3356001017053000000000000
3356001017002000000000000
3356001017004000000000000
3356001017026000000000000
5101004003020000000000000
4123000006002510000000000
4758000005010000000000000

Answer 1

use comparingLong and then parse long. the numbers are too large for integers.

returnedValues.sort(Comparator.comparingLong(sro->Long.parseLong(sro.getNumber())));

Answer 2

For just sorting you don't need stream, just use custom Comparator using lambda expression

Comparator<SearchResultObject> c = Comparator.comparingLong(s->Long.parseLong(s.getNumber()));

And then use Collections.sort method

Collections.sort(returnedValues,c);

Answer 3

You don't need to use Streams API for sorting the list, you can directly use sort() method from the List interface. You just need to ensure that you provide a proper comparator to the sort() method.

As you mentioned, you can directly use:

Comparator.comparing(SearchResultObject::getNumber)

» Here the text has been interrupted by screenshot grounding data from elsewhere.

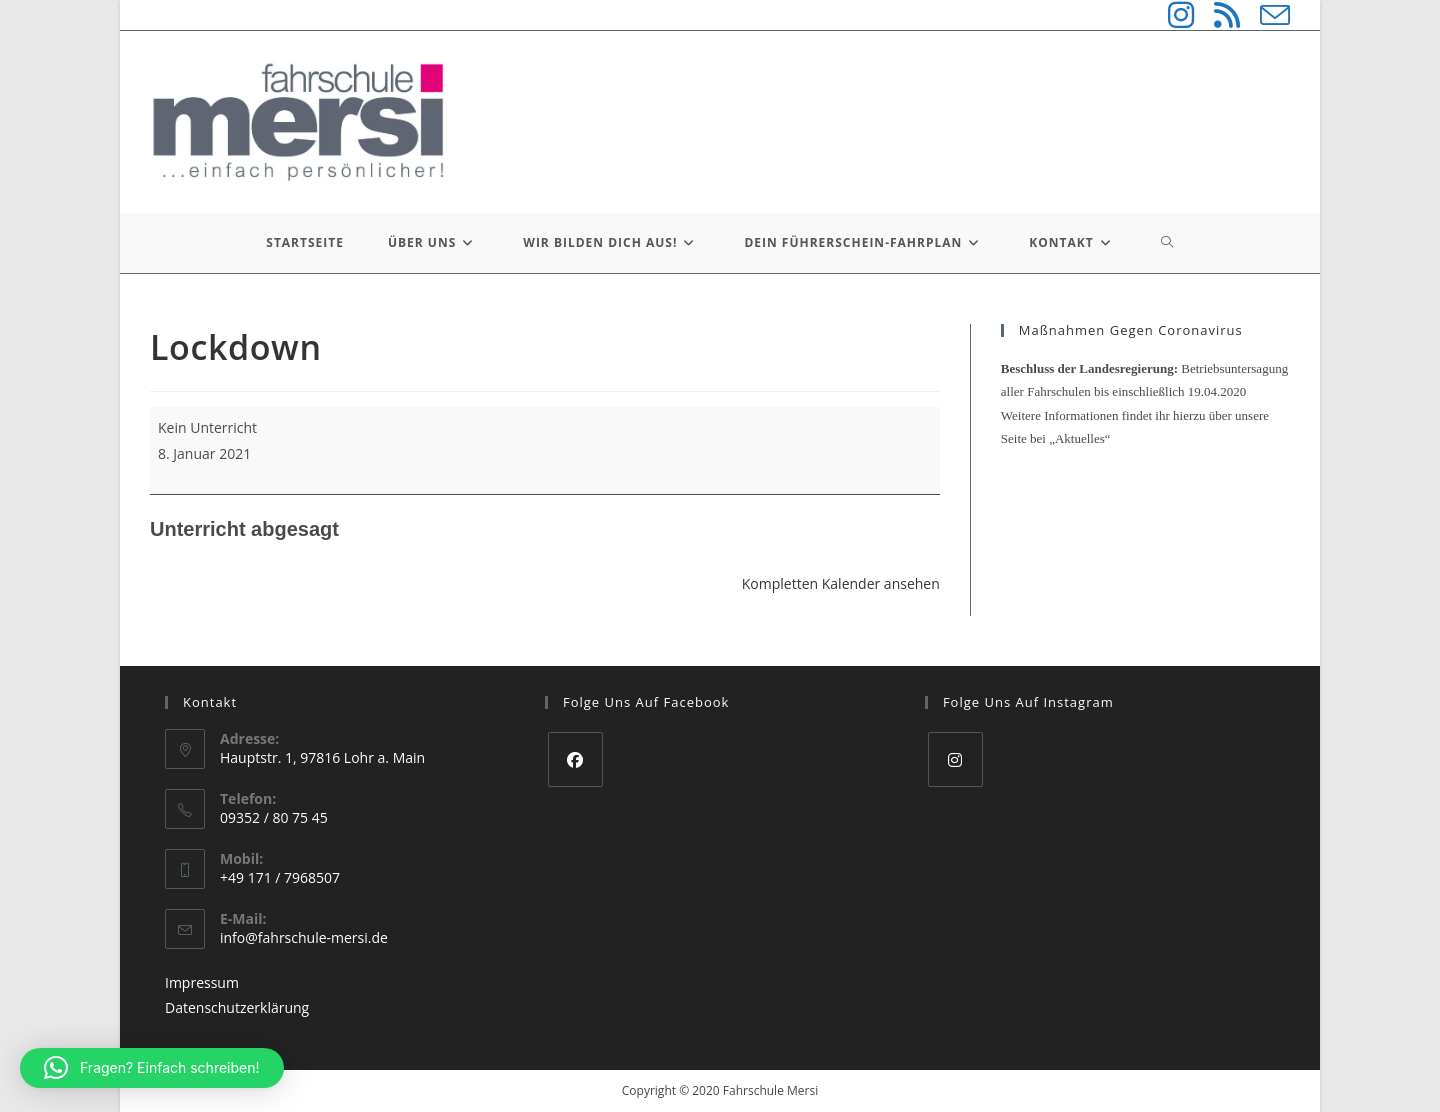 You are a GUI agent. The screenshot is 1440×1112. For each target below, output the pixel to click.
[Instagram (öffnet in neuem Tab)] (1171, 15)
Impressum (202, 982)
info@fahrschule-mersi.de (304, 937)
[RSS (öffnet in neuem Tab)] (1217, 15)
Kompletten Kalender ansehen (841, 583)
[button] (152, 1068)
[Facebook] (575, 759)
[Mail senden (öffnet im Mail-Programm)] (1265, 15)
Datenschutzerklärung (237, 1007)
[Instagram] (955, 759)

comparator to compare the strings.

However, as you need the list to be sorted by comparing the Integer/Long, you can use the following:

1. For Integer:

   list.sort(Comparator.comparingInt(s ->Integer.parseInt(s.getNumber())));

2. For Long:

   list.sort(Comparator.comparingLong(s ->Long.parseLong(s.getNumber())));

You can check the output for the following code below:

Before sorting
SearchResultObject{number='100'}
SearchResultObject{number='2'}
SearchResultObject{number='10'}
After sorting
SearchResultObject{number='2'}
SearchResultObject{number='10'}
SearchResultObject{number='100'}

The above output is based on the assumption the SearchResultObject contains a number as the field.

Answer 4

If you can modify SearchResultObject add a method to it converting the String to BigInteger and use it in your Comparator

public SearchResultObject {
    ...
    public BigInteger getNumberAsBigInteger() {
        return new BigInteger(this.number);
    }
    ...
}

And the invocation is

returnedValues.stream()
              .sorted(
                  Comparator.comparing(
                      SearchResultObject::getNumberAsBigInteger
                  )
              )
              .collect(Collectors.toList());

---

If you can't modify the SearchResultObject class, then you'll have to customize your Comparator a bit, but nothing too complicated

returnedValues.stream()
              .sorted(
                  Comparator.comparing(
                      sro -> new BigInteger(sro.getNumber())
                  )
              )
              .collect(toList());